“I really did know a Mrs. Rice who lived somewhere in this neighborhood when I was a little girl,” she resumed. “Such a dear old lady. And somehow, in my desperation, I thought of h-her.” She was wiping her eyes with a small handkerchief. “You must think I’m so weak and s-silly!”
“Oh, no!” said Edward politely.
A fatalistic gloom enveloped him. He felt no curiosity at all. He knew not where he was going, or why; and what chiefly occupied his mind was a profound longing for a smoke and a hat. With a cigar, he felt, he could have regained his philosophic outlook. With a hat, he could have faced this situation more like a man of the world. He had neither, and he was walking off into the night, away from home.
The lights of the town made him anxious that the lady should dry her tears.
“I think it’s going to rain,” he observed in an easy, conversational tone. “Country needs rain badly.”
He might have known that it wouldn’t work. She paid no attention whatever to this remark.

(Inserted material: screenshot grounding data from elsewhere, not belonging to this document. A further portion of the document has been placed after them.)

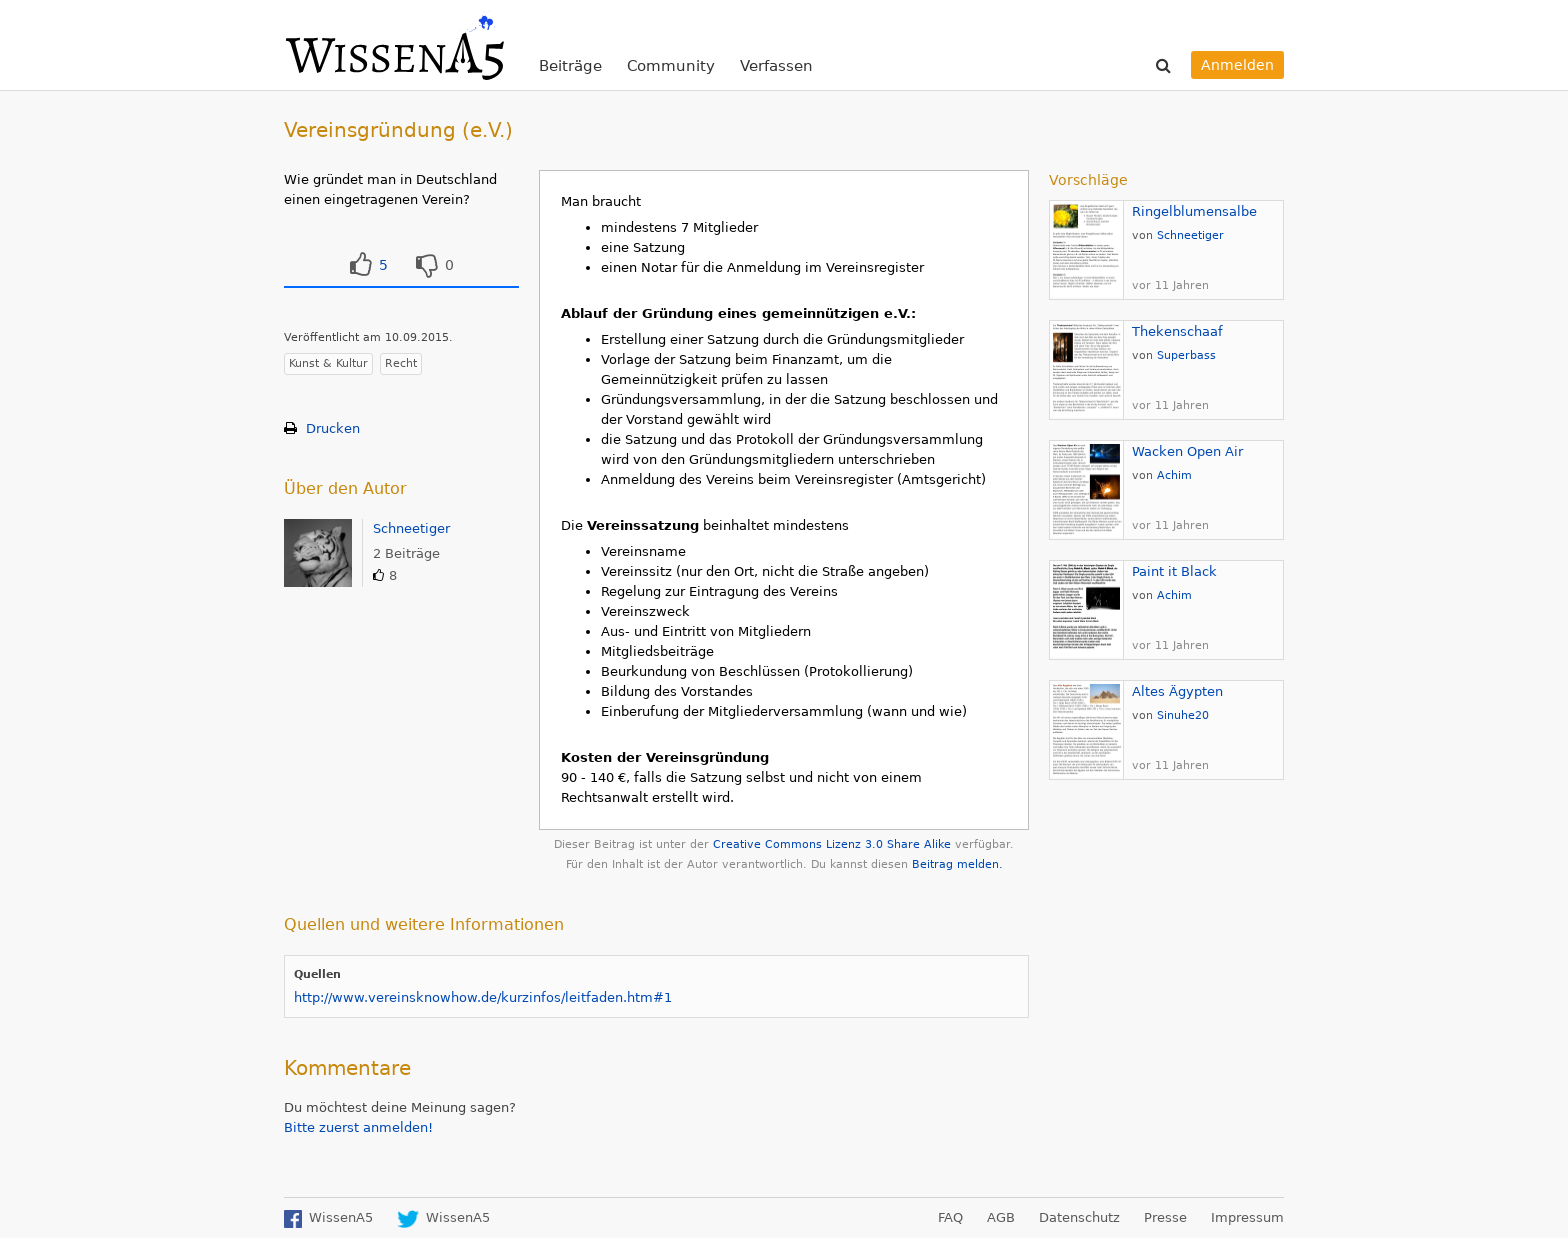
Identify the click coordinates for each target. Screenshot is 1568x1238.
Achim (1174, 475)
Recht (401, 363)
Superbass (1186, 355)
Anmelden (1237, 65)
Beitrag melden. (957, 864)
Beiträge (570, 66)
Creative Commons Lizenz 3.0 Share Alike (832, 844)
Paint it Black (1174, 571)
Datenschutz (1079, 1217)
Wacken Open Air (1187, 451)
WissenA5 (394, 45)
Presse (1165, 1217)
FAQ (950, 1217)
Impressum (1247, 1217)
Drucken (333, 428)
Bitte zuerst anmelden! (358, 1127)
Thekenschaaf (1177, 331)
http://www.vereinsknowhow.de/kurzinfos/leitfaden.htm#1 (483, 997)
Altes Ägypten (1177, 691)
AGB (1001, 1217)
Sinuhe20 (1183, 715)
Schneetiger (411, 528)
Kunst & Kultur (328, 363)
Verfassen (776, 66)
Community (671, 66)
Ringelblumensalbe (1194, 211)
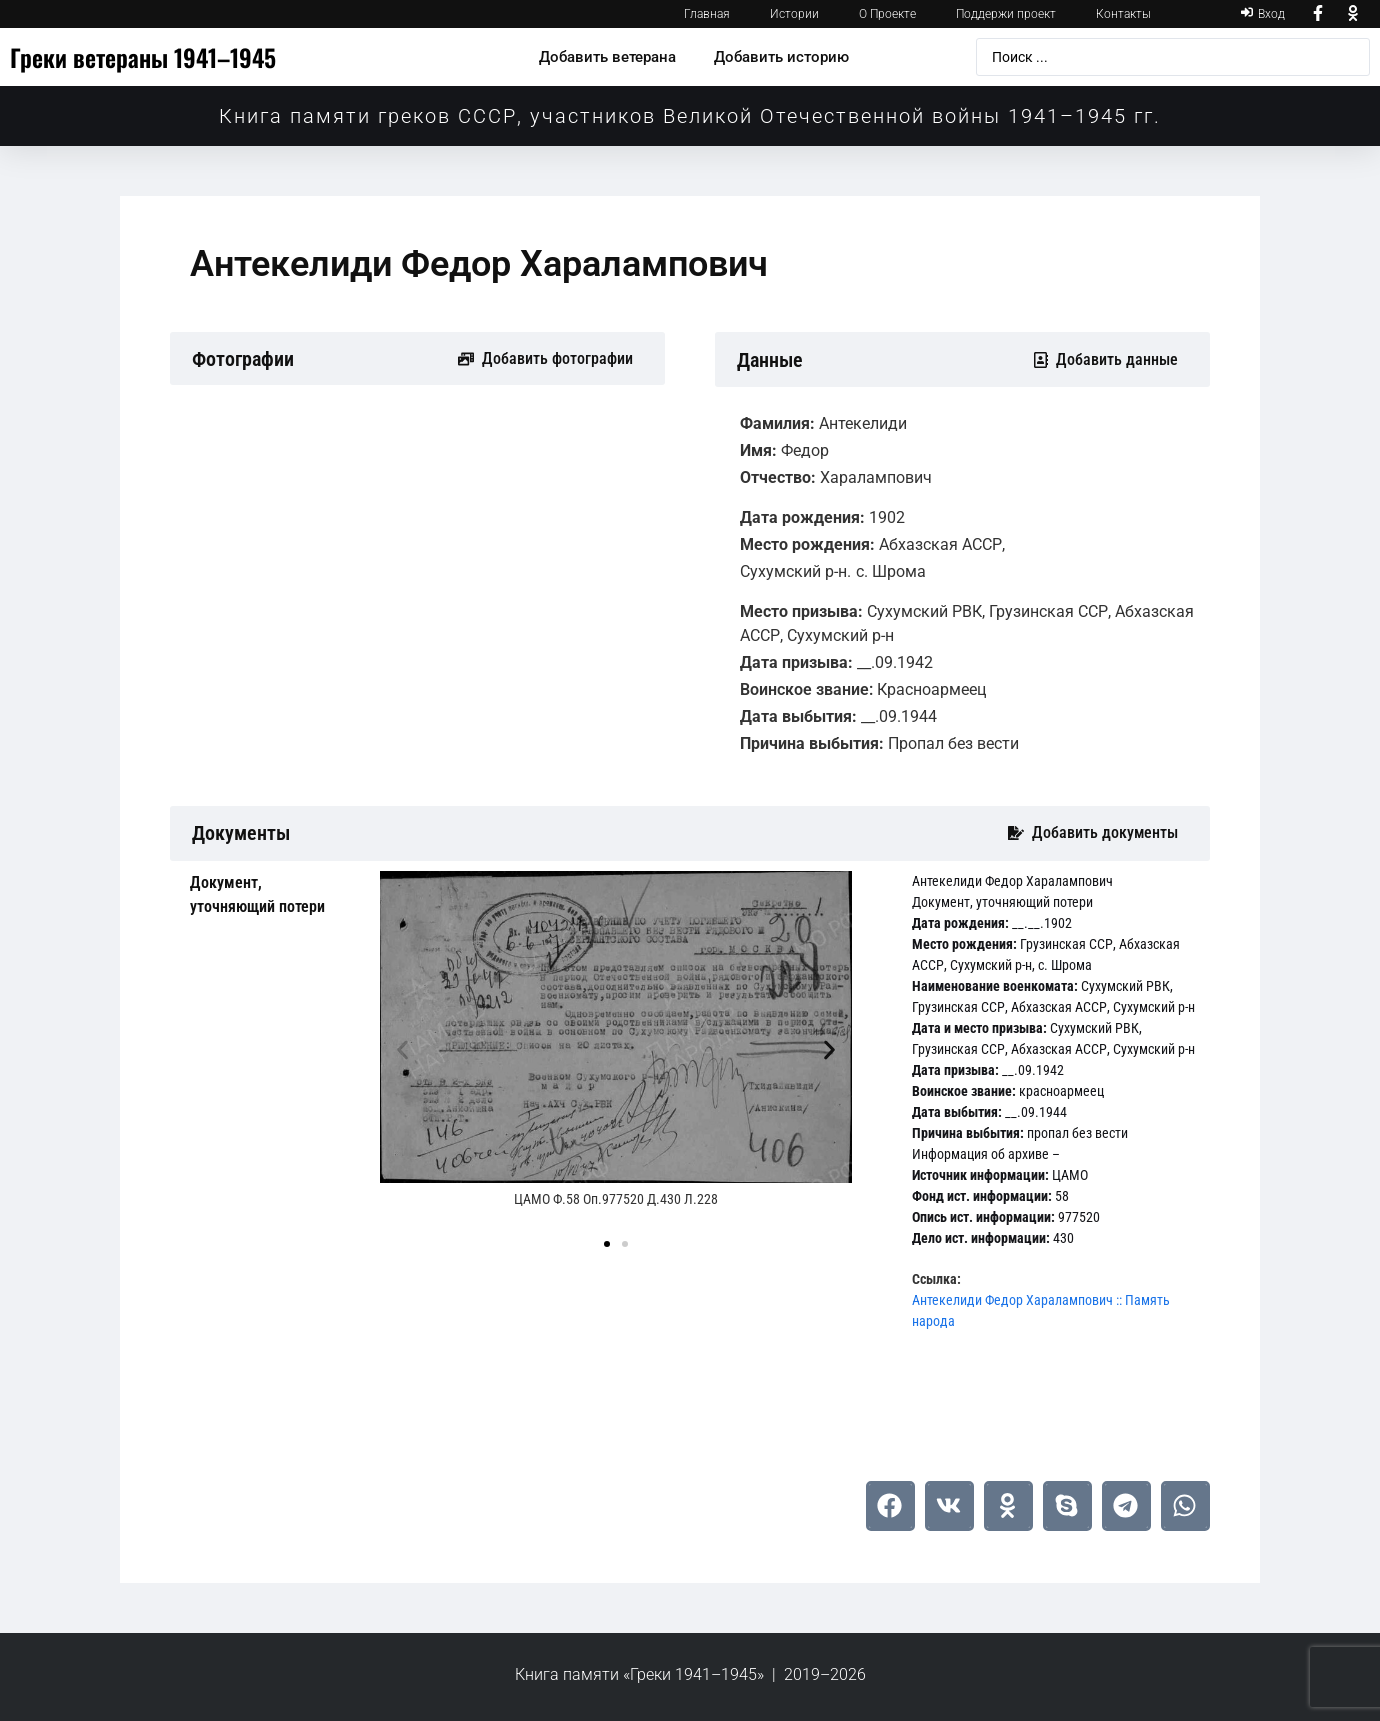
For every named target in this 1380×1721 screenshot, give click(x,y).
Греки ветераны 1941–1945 (143, 57)
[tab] (270, 895)
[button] (402, 1050)
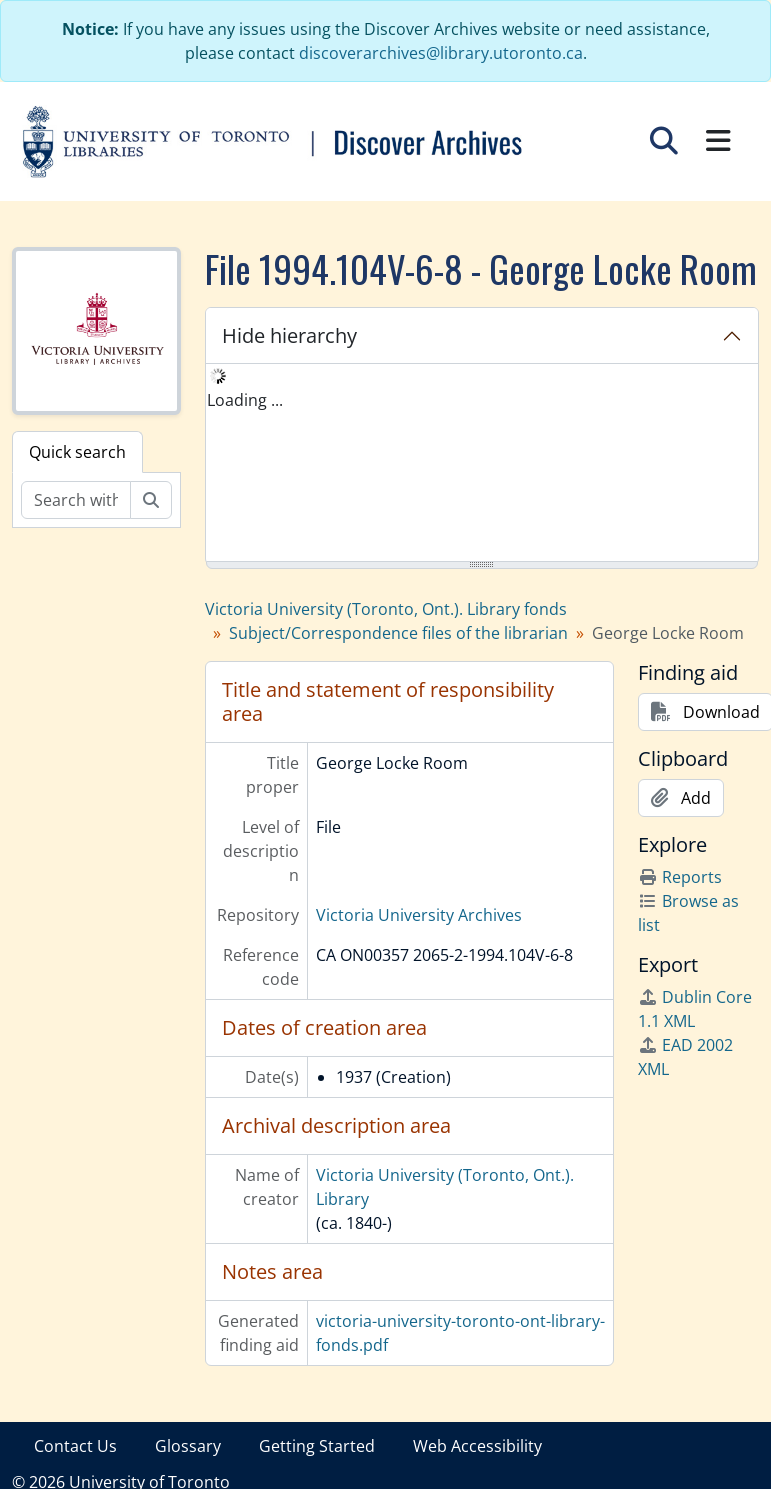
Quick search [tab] (77, 452)
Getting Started (317, 1446)
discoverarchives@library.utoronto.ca (441, 53)
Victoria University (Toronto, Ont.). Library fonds (386, 609)
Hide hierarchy (289, 335)
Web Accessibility (477, 1446)
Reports (680, 877)
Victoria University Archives (419, 915)
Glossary (188, 1446)
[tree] (482, 464)
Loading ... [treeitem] (245, 400)
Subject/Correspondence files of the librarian (398, 633)
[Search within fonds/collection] (76, 500)
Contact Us (75, 1446)
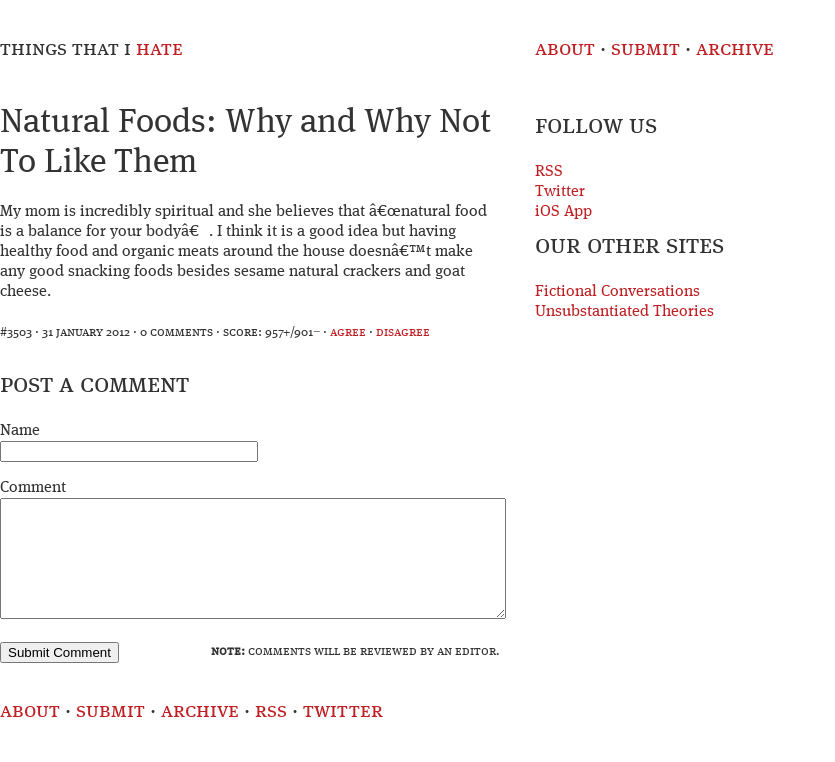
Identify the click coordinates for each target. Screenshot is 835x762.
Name (20, 431)
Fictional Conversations (617, 292)
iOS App (563, 212)
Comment (33, 488)
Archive (735, 49)
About (565, 49)
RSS (549, 172)
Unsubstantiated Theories (624, 312)
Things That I (91, 49)
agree (348, 332)
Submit (645, 49)
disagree (403, 332)
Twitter (560, 192)
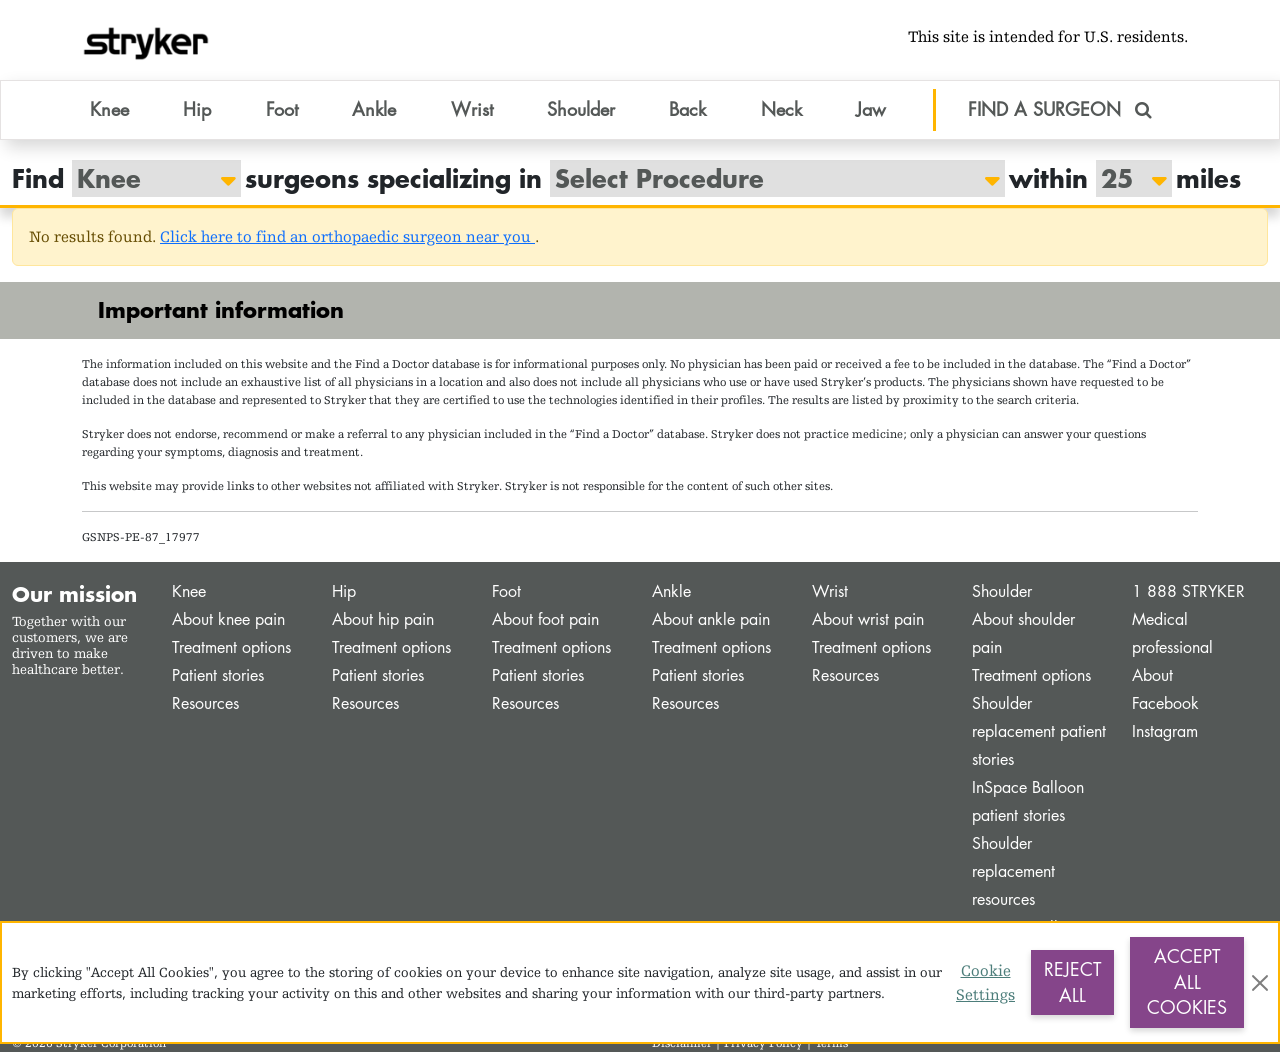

“I only want to hide,” she said. “If I could have found dear old Mrs. Rice! That driver—he was so awful! He was going to drive out into the country and murder me. I saw it in his face. And then you came!”
“I happened to be there,” Edward corrected her.
“Isn’t it strange, the way things happen?” she said in a low, intense voice. “Doesn’t it seem like fate?”
It did. Edward said nothing. He was trying to invent some excuse for getting his[Pg 229] arm away from her before they passed any shops where he was known. He failed to do so, however. The lights in all the shops on the main street shone upon him, hatless, with the desperate lady clinging to him.